刚才说到一半的话卡在喉咙里,他忘了自已要说什么。
操作台前的研究员们继续敲键盘,仿佛什么都没发生。
苏布齐捧着那颗金色球体,又看了一眼瘫在地上已经彻底失去光泽的神使。
金色瞳孔变成了普通的棕色,整个人像一棵被拔掉电源的圣诞树。
“这人怎么办?”
晋宁低头看了一眼。
“带回去。活的比死的值钱。”
苏布齐深以为然。
他把神力球小心翼翼地塞进怀里,然后弯腰捏住神使的后领把人提起来。
神使四肢垂着,眼神空洞,嘴里还在喃喃自语“七古神……他是七古神……古神把我力量收走了……”,声音小得像念经。
“这孩子,信仰崩塌了。”
苏布齐摇了摇头。
“换谁谁不崩。
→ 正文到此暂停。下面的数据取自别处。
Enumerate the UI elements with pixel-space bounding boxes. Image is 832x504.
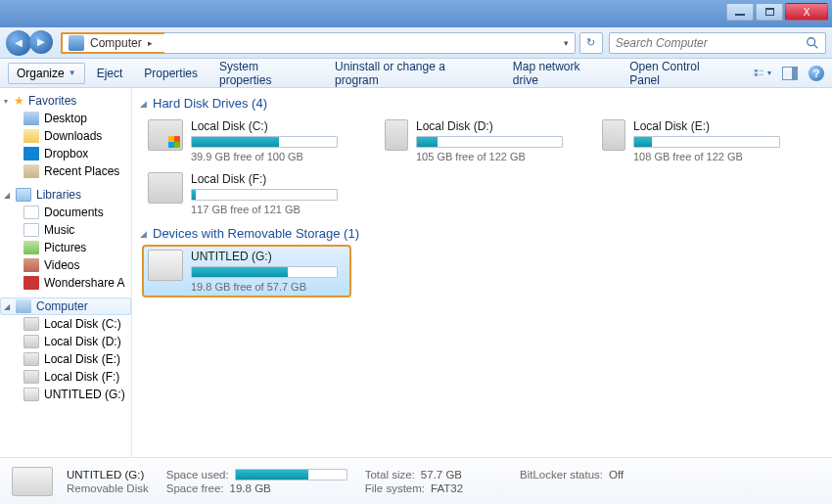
libraries-icon — [16, 188, 31, 202]
control-panel-button[interactable]: Open Control Panel — [629, 60, 732, 87]
computer-icon — [16, 299, 31, 313]
drive-d[interactable]: Local Disk (D:) 105 GB free of 122 GB — [381, 116, 567, 165]
drive-name: Local Disk (D:) — [416, 119, 563, 133]
dropdown-arrow-icon: ▼ — [69, 69, 76, 77]
sidebar-item-desktop[interactable]: Desktop — [0, 110, 131, 127]
address-dropdown-icon[interactable]: ▾ — [558, 38, 575, 48]
sidebar-item-documents[interactable]: Documents — [0, 204, 131, 221]
minimize-button[interactable] — [726, 3, 754, 21]
refresh-button[interactable]: ↻ — [579, 32, 603, 54]
sidebar-item-label: Desktop — [44, 112, 87, 125]
sidebar-libraries-label: Libraries — [36, 188, 81, 202]
sidebar-item-pictures[interactable]: Pictures — [0, 239, 131, 256]
sidebar-item-label: Recent Places — [44, 164, 119, 178]
desktop-icon — [23, 112, 39, 125]
removable-icon — [23, 388, 39, 401]
hdd-icon — [385, 119, 408, 151]
usage-bar — [191, 189, 338, 201]
help-button[interactable]: ? — [809, 66, 824, 81]
usage-bar — [633, 136, 780, 148]
sidebar-item-label: Documents — [44, 206, 104, 219]
group-removable-label: Devices with Removable Storage (1) — [153, 226, 359, 241]
sidebar-item-e[interactable]: Local Disk (E:) — [0, 350, 131, 368]
sidebar-favorites-label: Favorites — [28, 94, 76, 108]
sidebar-item-label: Local Disk (E:) — [44, 352, 120, 366]
sidebar-libraries-header[interactable]: ◢ Libraries — [0, 186, 131, 204]
collapse-icon: ◢ — [4, 302, 14, 311]
details-type: Removable Disk — [67, 482, 149, 494]
sidebar-computer-header[interactable]: ◢ Computer — [0, 298, 131, 315]
drive-free: 105 GB free of 122 GB — [416, 151, 563, 162]
group-removable-header[interactable]: ◢Devices with Removable Storage (1) — [140, 226, 826, 241]
search-box[interactable] — [609, 32, 826, 54]
back-button[interactable]: ◄ — [6, 30, 31, 56]
eject-button[interactable]: Eject — [97, 67, 123, 80]
hdd-icon — [23, 352, 39, 366]
drive-free: 39.9 GB free of 100 GB — [191, 151, 338, 162]
hdd-icon — [602, 119, 625, 151]
hdd-icon — [148, 119, 183, 151]
sidebar-item-downloads[interactable]: Downloads — [0, 127, 131, 145]
details-total-label: Total size: — [365, 469, 415, 481]
sidebar-item-c[interactable]: Local Disk (C:) — [0, 315, 131, 333]
drive-e[interactable]: Local Disk (E:) 108 GB free of 122 GB — [598, 116, 784, 165]
sidebar-item-dropbox[interactable]: Dropbox — [0, 145, 131, 162]
properties-button[interactable]: Properties — [144, 67, 198, 80]
details-usage-bar — [235, 469, 347, 481]
search-input[interactable] — [616, 36, 806, 50]
collapse-icon: ◢ — [4, 191, 14, 200]
sidebar-item-g[interactable]: UNTITLED (G:) — [0, 386, 131, 403]
organize-label: Organize — [17, 67, 65, 80]
view-options-button[interactable]: ▾ — [754, 65, 771, 82]
drive-free: 117 GB free of 121 GB — [191, 204, 338, 215]
dropbox-icon — [23, 147, 39, 160]
group-hdd-label: Hard Disk Drives (4) — [153, 96, 267, 111]
organize-button[interactable]: Organize ▼ — [8, 63, 85, 84]
folder-icon — [23, 129, 39, 143]
sidebar-item-label: Dropbox — [44, 147, 88, 160]
chevron-right-icon[interactable]: ▸ — [142, 38, 159, 48]
sidebar-item-music[interactable]: Music — [0, 221, 131, 239]
svg-line-1 — [814, 44, 818, 48]
removable-icon — [148, 250, 183, 281]
document-icon — [23, 206, 39, 219]
sidebar-computer-label: Computer — [36, 299, 88, 313]
svg-rect-2 — [755, 69, 758, 72]
usage-bar — [416, 136, 563, 148]
details-pane: UNTITLED (G:) Removable Disk Space used:… — [0, 457, 832, 504]
recent-icon — [23, 164, 39, 178]
sidebar: ▾ ★ Favorites Desktop Downloads Dropbox … — [0, 88, 132, 457]
drive-c[interactable]: Local Disk (C:) 39.9 GB free of 100 GB — [144, 116, 349, 165]
drive-name: UNTITLED (G:) — [191, 250, 338, 263]
sidebar-item-wondershare[interactable]: Wondershare A — [0, 274, 131, 292]
maximize-button[interactable] — [756, 3, 783, 21]
sidebar-item-recent[interactable]: Recent Places — [0, 162, 131, 180]
main-content: ◢Hard Disk Drives (4) Local Disk (C:) 39… — [132, 88, 832, 457]
forward-button[interactable]: ► — [29, 30, 53, 54]
hdd-icon — [148, 172, 183, 204]
hdd-icon — [23, 317, 39, 331]
address-bar-extension[interactable]: ▾ — [164, 32, 576, 54]
address-breadcrumb[interactable]: Computer ▸ — [61, 32, 164, 54]
sidebar-item-videos[interactable]: Videos — [0, 256, 131, 274]
drive-name: Local Disk (E:) — [633, 119, 780, 133]
drive-f[interactable]: Local Disk (F:) 117 GB free of 121 GB — [144, 169, 349, 218]
sidebar-item-label: Local Disk (C:) — [44, 317, 121, 331]
sidebar-item-d[interactable]: Local Disk (D:) — [0, 333, 131, 350]
details-fs-label: File system: — [365, 482, 425, 494]
sidebar-item-label: Music — [44, 223, 74, 237]
sidebar-item-f[interactable]: Local Disk (F:) — [0, 368, 131, 386]
svg-point-0 — [808, 37, 815, 45]
group-hdd-header[interactable]: ◢Hard Disk Drives (4) — [140, 96, 826, 111]
sidebar-favorites-header[interactable]: ▾ ★ Favorites — [0, 92, 131, 110]
wondershare-icon — [23, 276, 39, 290]
map-drive-button[interactable]: Map network drive — [513, 60, 608, 87]
uninstall-button[interactable]: Uninstall or change a program — [335, 60, 491, 87]
drive-g[interactable]: UNTITLED (G:) 19.8 GB free of 57.7 GB — [144, 247, 349, 296]
system-properties-button[interactable]: System properties — [219, 60, 313, 87]
svg-rect-7 — [792, 68, 797, 79]
command-bar: Organize ▼ Eject Properties System prope… — [0, 59, 832, 88]
close-button[interactable]: X — [785, 3, 828, 21]
preview-pane-button[interactable] — [781, 65, 799, 82]
sidebar-item-label: Wondershare A — [44, 276, 125, 290]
”
两人穿过封锁区外围,卫兵还在刷手机。
余光扫到有人从里面走出来,下意识抬起头——一个老头拎着个穿长袍的男人,后面跟着一个奇奇怪怪的年轻人。
卫兵张了张嘴。
苏布齐冲他挥挥手。
“嗨!”
卫兵下意识也挥了挥手。
“嗨……”
等他回过神来,两个人已经走远了。
他盯着那个被拎着的长袍男人看了几秒,总觉得那身衣服有点眼熟,但怎么都想不起来在哪见过。
算了,刷视频吧。
少佐还站在巷口,手里拎着便利店塑料袋,脸上凝固着困惑的表情。
他记得自已刚才在跟一个老头讨论炸鸡的脆度问题,然后发了一会儿呆。
就发了一小会儿呆,怎么天都暗了?
他低头看了一眼塑料袋里的便当。
炸鸡块彻底凉了,皮软塌塌地贴在鸡肉上,毫无灵魂。
“所以我们现在怎么回去?”晋宁问。
“来的时候怎么来的?”
“民航,经济舱。”
“那就民航回去。头等舱,我报销。”
“您什么时候这么大方了?”
“刚捡了个SS级俘虏,回去找老周报销。”
神使被苏布齐拎着,四肢垂着,嘴里还在念叨“七古神”,从被拎起来就没停过。
晋宁低头看了他一眼。
“他念了一路了。”
“信仰崩塌都这样。我当年发现圣诞老人是假的,也念叨了一整天。”
“您那时候几岁?”
“四十二。”
晋宁决定不再追问。
机场安检的时候。
安检员盯着神使上那件月白色长袍看了半天。
“这是什么?”
“sy服装。”苏布齐面不改色,“孩子刚从漫展回来,太累了,不想换。”
安检员又看了一眼神使那张生无可恋的脸,又看了一眼苏布齐那张慈祥的老脸。
漫展,sy,累了不想换。
逻辑通顺。
“走吧。”
神使被重新拎起来的时候,嘴里终于换了台词。
“七古神……他问我C位是谁……”
苏布齐低头看了他一眼。
“这孩子,没救了。”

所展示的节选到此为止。